INFORMATION SUPPLIED:
━━━━━━━━━━━━━━━━

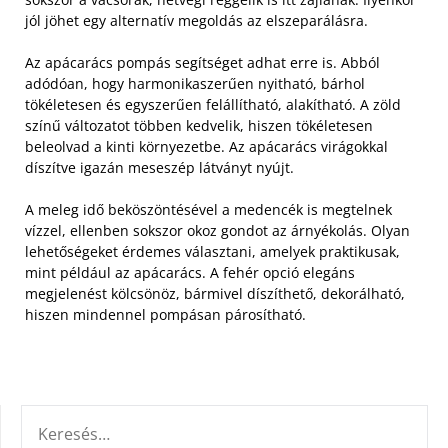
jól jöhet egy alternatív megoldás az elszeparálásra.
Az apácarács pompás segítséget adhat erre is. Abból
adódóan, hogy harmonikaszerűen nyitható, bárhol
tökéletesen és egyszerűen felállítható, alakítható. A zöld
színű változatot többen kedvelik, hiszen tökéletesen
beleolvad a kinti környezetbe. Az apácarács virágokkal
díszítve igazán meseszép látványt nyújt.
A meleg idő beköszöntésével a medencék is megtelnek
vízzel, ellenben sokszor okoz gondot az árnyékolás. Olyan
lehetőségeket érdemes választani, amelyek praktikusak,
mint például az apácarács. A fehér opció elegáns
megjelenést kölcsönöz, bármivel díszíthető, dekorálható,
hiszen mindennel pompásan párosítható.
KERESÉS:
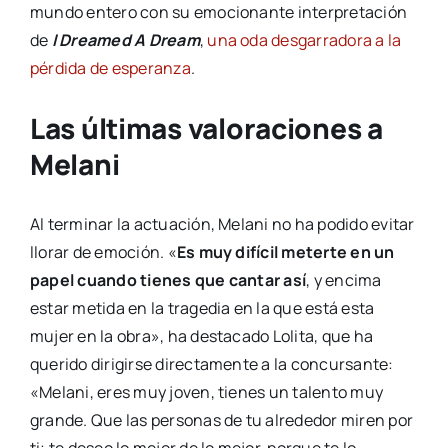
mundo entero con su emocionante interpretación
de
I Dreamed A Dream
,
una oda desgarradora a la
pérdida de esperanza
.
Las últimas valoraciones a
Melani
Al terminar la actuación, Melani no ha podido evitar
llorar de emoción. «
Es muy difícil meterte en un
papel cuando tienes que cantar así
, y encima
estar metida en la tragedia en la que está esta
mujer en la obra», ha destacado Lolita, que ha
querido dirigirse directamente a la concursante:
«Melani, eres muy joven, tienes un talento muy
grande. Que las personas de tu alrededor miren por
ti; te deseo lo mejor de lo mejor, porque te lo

━━━━━━━━━━━━━━━━

EXERCISE AIM:
Return only what lies between the line containing "vízzel, ellenben sokszor" and the last line of the listing, those two lines included, exactly as written and with no pictures.

SOLUTION BELOW:
vízzel, ellenben sokszor okoz gondot az árnyékolás. Olyan
lehetőségeket érdemes választani, amelyek praktikusak,
mint például az apácarács. A fehér opció elegáns
megjelenést kölcsönöz, bármivel díszíthető, dekorálható,
hiszen mindennel pompásan párosítható.
KERESÉS:
mundo entero con su emocionante interpretación
de
I Dreamed A Dream
,
una oda desgarradora a la
pérdida de esperanza
.
Las últimas valoraciones a
Melani
Al terminar la actuación, Melani no ha podido evitar
llorar de emoción. «
Es muy difícil meterte en un
papel cuando tienes que cantar así
, y encima
estar metida en la tragedia en la que está esta
mujer en la obra», ha destacado Lolita, que ha
querido dirigirse directamente a la concursante:
«Melani, eres muy joven, tienes un talento muy
grande. Que las personas de tu alrededor miren por
ti; te deseo lo mejor de lo mejor, porque te lo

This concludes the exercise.